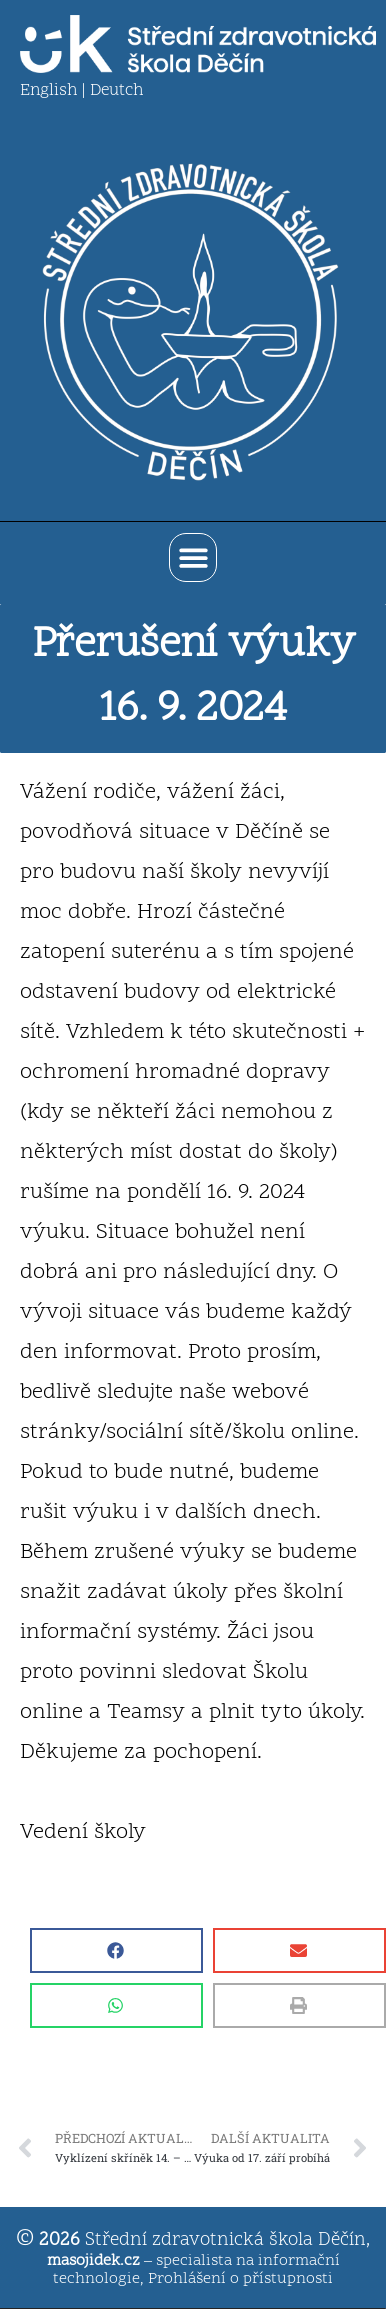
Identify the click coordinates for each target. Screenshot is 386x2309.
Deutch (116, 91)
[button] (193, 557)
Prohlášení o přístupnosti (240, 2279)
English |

==========

[PROBLEM STATEMENT]:
In your copy, every entry above must match word for word, and no picture may appear.

[YOUR RESPONSE]:
Identify the click coordinates for each target. Screenshot is 386x2309.
Deutch (116, 91)
[button] (193, 557)
Prohlášení o přístupnosti (240, 2279)
English |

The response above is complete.